TiVo does, in fact, provide data that would greatly help marketers make their media buys much more efficient. In the least, the data can act as a price bludgeon to be wielded against sales representatives all aquiver about how "valuable" their inventory is.
But, more realistically, the media buyers do not get paid nor evaluated based on the efficiency of their purchases. Personally, there is little to gain from switching from Nielsen to TiVo. In fact, personally, there might be much to lose:
Precedent tells us that the current market leaders in the media metrics field will find some small foible in the TiVo process - perhaps a narrow part of the data on which their methodology is weaker - and make that mole hill of a problem into a perceived mountain. A good candidate for this sort of market propaganda has already surfaced. It appears that the TiVo data reveals that certain types of shows (regular sitcoms, for instance) tend to suffer from a higher rate of audience ad skipping. This could well be a TiVo-introduced phenomenon, whereby those shows that are most likely to be TiVo recorded for delayed viewing would naturally be more likely to be viewed whilst skipping commercials.

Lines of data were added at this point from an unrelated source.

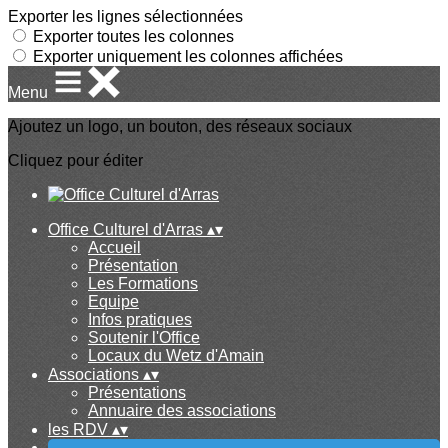
Exporter les lignes sélectionnées
Exporter toutes les colonnes
Exporter uniquement les colonnes affichées
Menu
Ajoutez un logo, un bouton, des réseaux sociaux
Cliquez pour éditer
Office Culturel d'Arras
▴
▾
Accueil
Présentation
Les Formations
Equipe
Infos pratiques
Soutenir l'Office
Locaux du Wetz d'Amain
Associations
▴
▾
Présentations
Annuaire des associations
les RDV
▴
▾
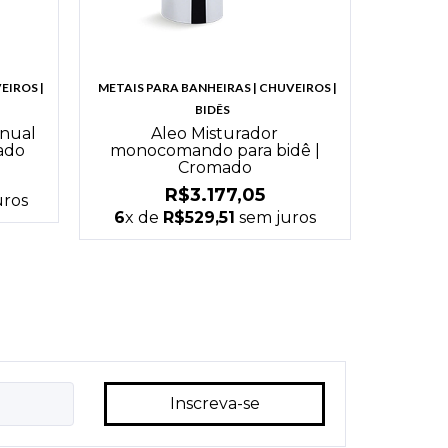
EIROS |
METAIS PARA BANHEIRAS | CHUVEIROS |
BIDÊS
nual
Aleo Misturador
ado
monocomando para bidê |
Cromado
R$3.177,05
uros
6
x de
R$529,51
sem juros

The final line of the old guard's defense will be suing TiVo for patent infringement. There are lots of silly patents in this space. With an average patent litigation legal bill exceeding $500,000, it matters little whether or not TiVo actually infringes on anyone.
In the halls of the major ad firm media research departments, the analyses of which methodology proves most useful will be about as fair as a French figure skating competition. TiVo is the new American skater, too new and too naïve to have already bribed the judges. It might have technical merit, but the big agencies will stick with Nielsen for its je ne sais quois.